There were a couple moments when we paused to listen for signs of wild animals, but we gradually picked up pace as we got more comfortable and the haunting scenarios slipped away.
Much of the trail was densely wooded. The typical route is to take the trail roads about two miles up the 5.5-mile trail, but due to some ingenious navigation techniques, we were soon climbing a strenuous path to the fork that divides the route to Mount Sentinel and the path toward Hellgate Canyon.
Once we began to emerge form the trees and caught glimpses of a view, I spotted white-capped Squaw Peak, on the western horizon and it encouraged me to push onward. The last mile was the most demanding and strenuous, the steep incline left my thighs burning, but it was a satisfactory burn—a reminder of conquest and accomplishment.
Regardless of the gray, overcast skies, the last steps to the top of Sentinel were humbling and awe-inspiring. Hiking up to the “M,” is a quintessential Missoula pastime for those that are just discovering the area’s beauty as well as those of us that have been here from our beginnings. However, for many, the “M” is their final destination, less than halfway up Mount Sentinel. The view from the top is far mor fulfilling and impressive.

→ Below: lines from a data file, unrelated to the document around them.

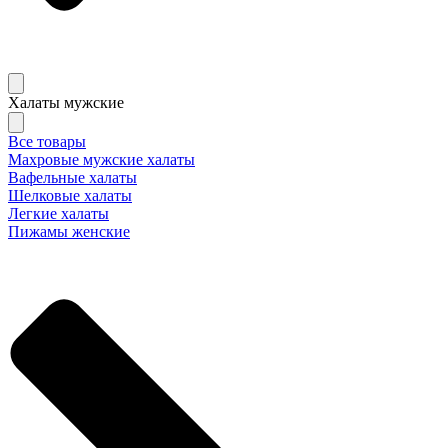
Халаты мужские
Все товары
Махровые мужские халаты
Вафельные халаты
Шелковые халаты
Легкие халаты
Пижамы женские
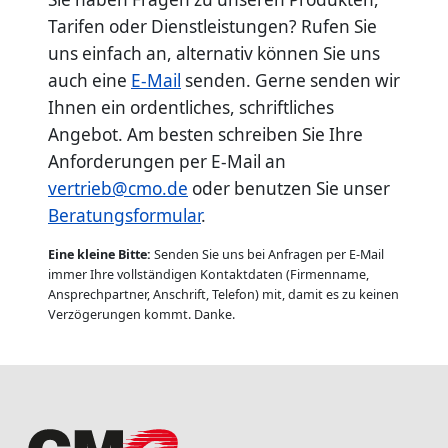
Tarifen oder Dienstleistungen? Rufen Sie
uns einfach an, alternativ können Sie uns
auch eine
E-Mail
senden. Gerne senden wir
Ihnen ein ordentliches, schriftliches
Angebot. Am besten schreiben Sie Ihre
Anforderungen per E-Mail an
vertrieb@cmo.de
oder benutzen Sie unser
Beratungsformular
.
Eine kleine Bitte:
Senden Sie uns bei Anfragen per E-Mail
immer Ihre vollständigen Kontaktdaten (Firmenname,
Ansprechpartner, Anschrift, Telefon) mit, damit es zu keinen
Verzögerungen kommt. Danke.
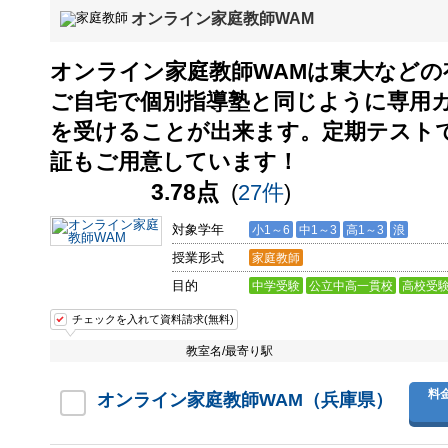
オンライン家庭教師WAM
オンライン家庭教師WAMは東大などの
ご自宅で個別指導塾と同じように専用
を受けることが出来ます。定期テストで
証もご用意しています！
3.78点
(
27件
)
対象学年
小1～6
中1～3
高1～3
浪
授業形式
家庭教師
目的
中学受験
公立中高一貫校
高校受
チェックを入れて資料請求(無料)
教室名/最寄り駅
料
オンライン家庭教師WAM（兵庫県）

To the North, Mount Jumbo rises just across Hellgate Canyon, and the Rattlesnake National Recreation Area and Wilderness stretch out below. To the South, Lolo Peak and the Bitterroot Mountains rise in all of their majestic glory. This day, the peaks were still liberally dusted with snow. The city of Missoula spread out below us to the West, and from such a remarkable view of the valley, I couldn’t help but reflect that Missoula may just be the gem that earned Montana the treasure state nickname.